As the world plans for the transfer of US political power, we should remember that not all US government policy should be subject to a partisan gladiatorial battle. Particularly on international assistance policy, there is a decades-old foundation of bipartisan comity on which to build.

The bipartisan embrace of country ownership – defined as development driven by local citizens in collaboration with their own governments – is one specific policy trend that deserves continued institutionalization and fortification, both to strengthen US relationships abroad, and to continue the world’s progress toward the elimination of extreme poverty.

Oxfam and Save the Children know from our own experiences that building local ownership into international assistance is one of the best ways to support sustainable and lasting development results. Ownership can strengthen a government’s ability to provide needed services to their own people and create political space for a country’s most marginalized citizens to hold their own governments accountable. Ownership’s greatest potential is its ability to tap into the natural drive – and resources — of citizens themselves to lift their communities and countries out of poverty.

This week, as part of Oxfam and Save the Children’s long-standing efforts to enhance local ownership of US development assistance, our organizations are jointly launching, “The Power of Ownership: Transforming US Foreign Assistance.” The core of this research report is an analysis of USAID and Millennium Challenge Corporation (MCC) development projects in Ghana, Indonesia, Jordan, and Rwanda that exemplify ownership best practice in US foreign assistance.

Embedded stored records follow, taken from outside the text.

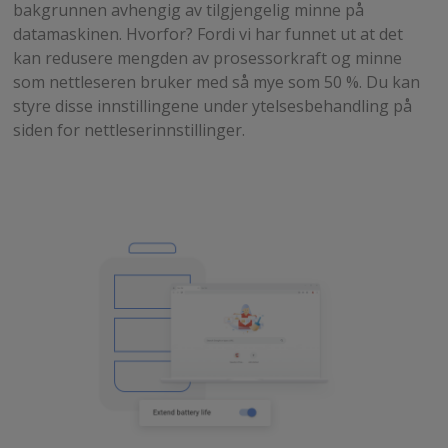
bakgrunnen avhengig av tilgjengelig minne på
datamaskinen. Hvorfor? Fordi vi har funnet ut at det
kan redusere mengden av prosessorkraft og minne
som nettleseren bruker med så mye som 50 %. Du kan
styre disse innstillingene under ytelsesbehandling på
siden for nettleserinnstillinger.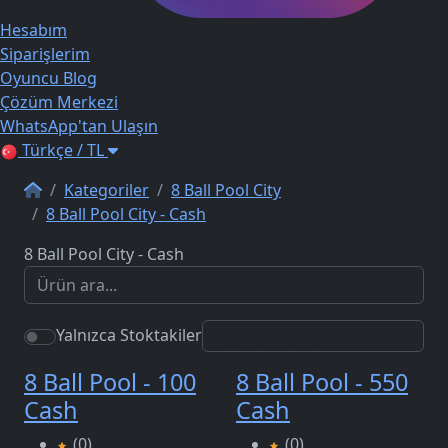
Hesabım
Siparişlerim
Oyuncu Blog
Çözüm Merkezi
WhatsApp'tan Ulaşın
Türkçe / TL
Kategoriler
8 Ball Pool City
8 Ball Pool City - Cash
8 Ball Pool City - Cash
Yalnızca Stoktakiler
8 Ball Pool - 100
8 Ball Pool - 550
Cash
Cash
(0)
(0)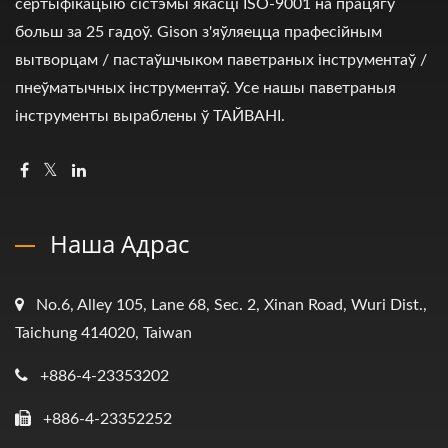
сертыфікацыю сістэмы якасці ISO-9001 на працягу
больш за 25 гадоў. Gison з'яўляецца прафесійным
вытворцам / пастаўшчыком паветраных інструментаў /
пнеўматычных інструментаў. Усе нашы паветраныя
інструменты выраблены ў ТАЙВАНІ.
Наша Адрас
No.6, Alley 105, Lane 68, Sec. 2, Xinan Road, Wuri Dist.,
Taichung 414020, Taiwan
+886-4-23353202
+886-4-23352252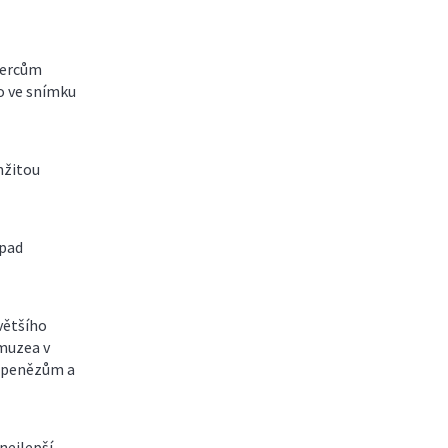
 hercům
o ve snímku
mžitou
ípad
většího
 muzea v
é penězům a
nejlepší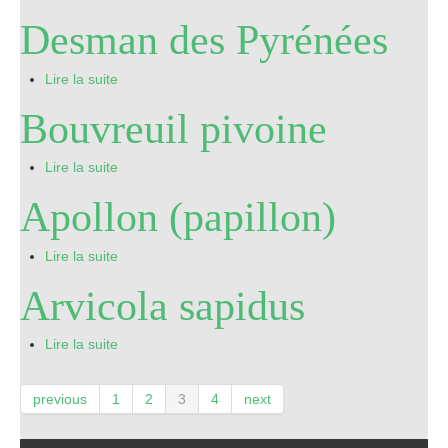
Desman des Pyrénées
Lire la suite
Bouvreuil pivoine
Lire la suite
Apollon (papillon)
Lire la suite
Arvicola sapidus
Lire la suite
previous
1
2
3
4
next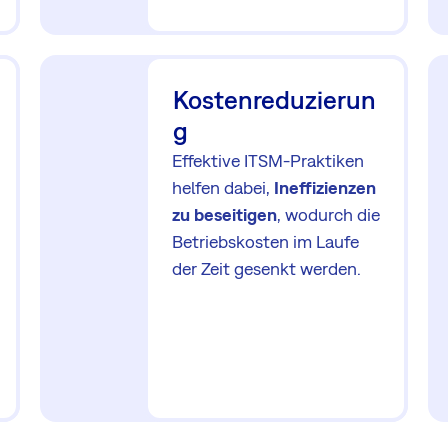
Kostenreduzierun
g
Effektive ITSM-Praktiken
helfen dabei,
Ineffizienzen
zu beseitigen
, wodurch die
Betriebskosten im Laufe
der Zeit gesenkt werden.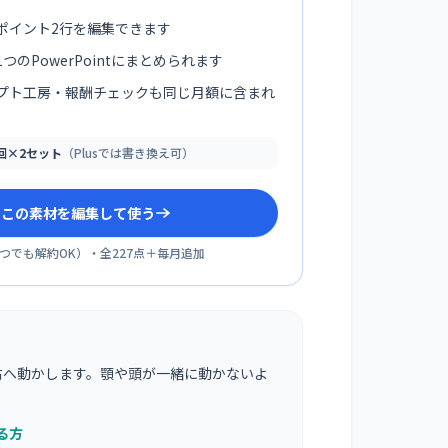
ポイント2行を編集できます
つのPowerPointにまとめられます
プト工房・報酬チェックも同じ月額に含まれ
0回×2セット
（Plusでは書き換え可）
sでこの素材を編集して使う
つでも解約OK
）・全
227
点＋毎月追加
右へ動かします。顎や頭が一緒に動かないよ
。
る方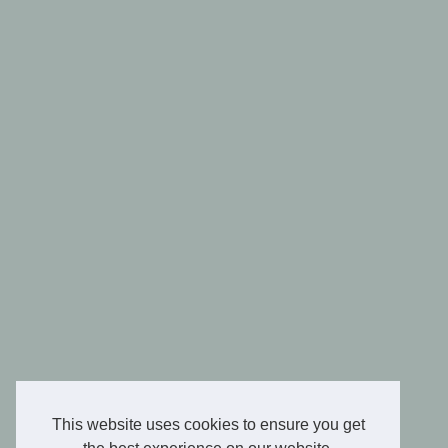
This website uses cookies to ensure you get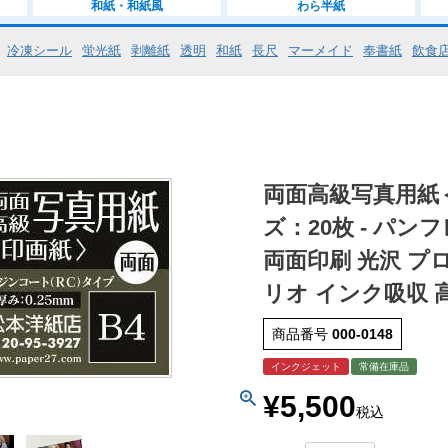
和紙・和紙風
わら半紙
冷凍シール
蛍光紙
剥離紙
透明
和紙
長尺
マーメイド
奉書紙
飲食
両面高級写真用紙＜印
ズ：20枚 - パ
両面印刷 光沢 プ
リオ インク吸収 
商品番号
000-0148
インクジェット
常備在庫品
¥
5,500
税込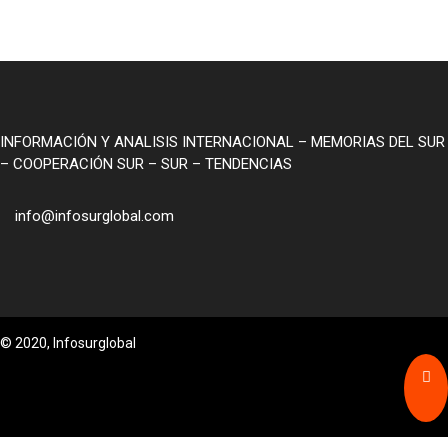
INFORMACIÓN Y ANALISIS INTERNACIONAL – MEMORIAS DEL SUR
– COOPERACIÓN SUR – SUR – TENDENCIAS
info@infosurglobal.com
© 2020, Infosurglobal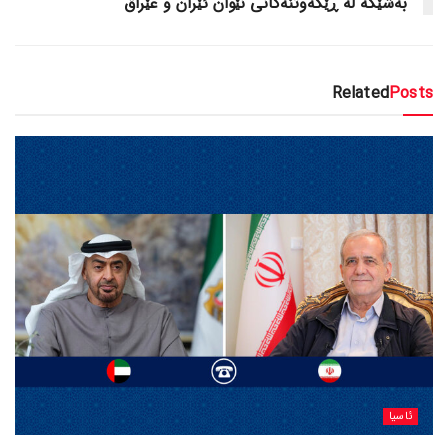
بەشێکە لە ڕێکەوتنەکانی نێوان ئێران و عێراق
Related
Posts
ئاسیا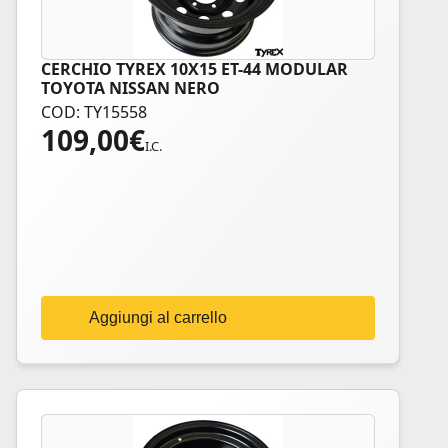
CERCHIO TYREX 10X15 ET-44 MODULAR
TOYOTA NISSAN NERO
COD: TY15558
109,00
€
I.C.
Aggiungi al carrello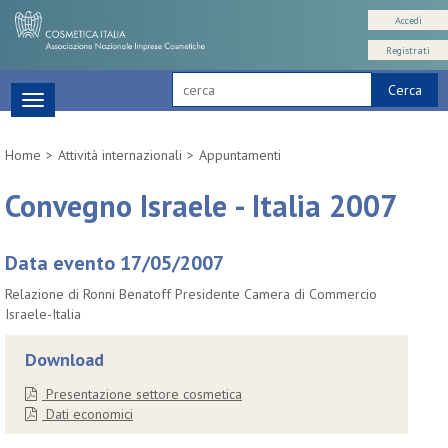
Accedi
Registrati
Cerca
Toggle
navigation
Home
Attività internazionali
Appuntamenti
Convegno Israele - Italia 2007
Data evento 17/05/2007
Relazione di Ronni Benatoff Presidente Camera di Commercio
Israele-Italia
Download
Presentazione settore cosmetica
Dati economici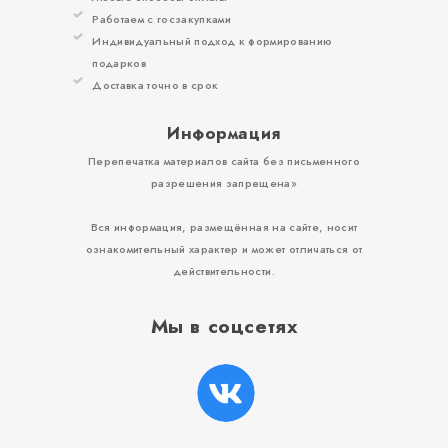
Работаем с госзакупками
Индивидуальный подход к формированию
подарков
Доставка точно в срок
Информация
Перепечатка материалов сайта без письменного
разрешения запрещена»
Вся информация, размещённая на сайте, носит
ознакомительный характер и может отличаться от
действительности.
Мы в соцсетях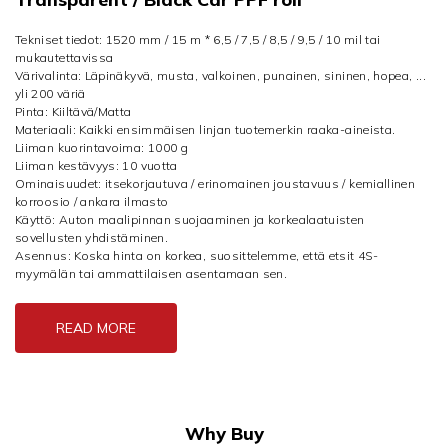
Tekniset tiedot: 1520 mm / 15 m * 6,5 / 7,5 / 8,5 / 9,5 / 10 mil tai
mukautettavissa
Värivalinta: Läpinäkyvä, musta, valkoinen, punainen, sininen, hopea, ...
yli 200 väriä
Pinta: Kiiltävä/Matta
Materiaali: Kaikki ensimmäisen linjan tuotemerkin raaka-aineista.
Liiman kuorintavoima: 1000 g
Liiman kestävyys: 10 vuotta
Ominaisuudet: itsekorjautuva / erinomainen joustavuus / kemiallinen
korroosio / ankara ilmasto
Käyttö: Auton maalipinnan suojaaminen ja korkealaatuisten
sovellusten yhdistäminen.
Asennus: Koska hinta on korkea, suosittelemme, että etsit 4S-
myymälän tai ammattilaisen asentamaan sen.
READ MORE
Why Buy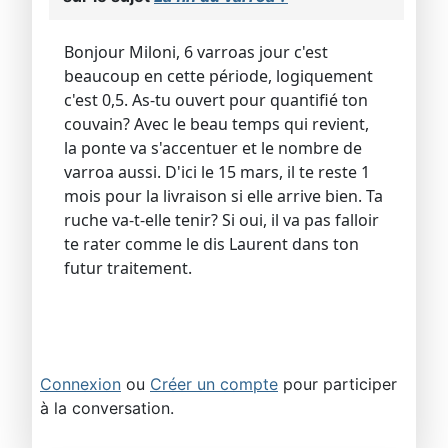
Bonjour Miloni, 6 varroas jour c'est
beaucoup en cette période, logiquement
c'est 0,5. As-tu ouvert pour quantifié ton
couvain? Avec le beau temps qui revient,
la ponte va s'accentuer et le nombre de
varroa aussi. D'ici le 15 mars, il te reste 1
mois pour la livraison si elle arrive bien. Ta
ruche va-t-elle tenir? Si oui, il va pas falloir
te rater comme le dis Laurent dans ton
futur traitement.
Connexion
ou
Créer un compte
pour participer
à la conversation.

The examples in the report not only highlight the value of pursuing ownership, but also provide analysis, findings, and recommendations for practitioners and policymakers who want to strengthen the US’s commitment to ownership. To build on the bipartisan record of success that started with the administration of George W. Bush, and ensure the effectiveness of US development investments, it’s imperative that the next administration continue along the road to reform.

A Global Imperative

Though it accounts for less than 1 percent of the US federal budget, US foreign assistance provides dividends in the form of enhanced U.S. national security and economic prosperity. Using foreign assistance to fight extreme poverty globally creates more stable, prosperous, and democratic countries that are better allies and export markets for American businesses.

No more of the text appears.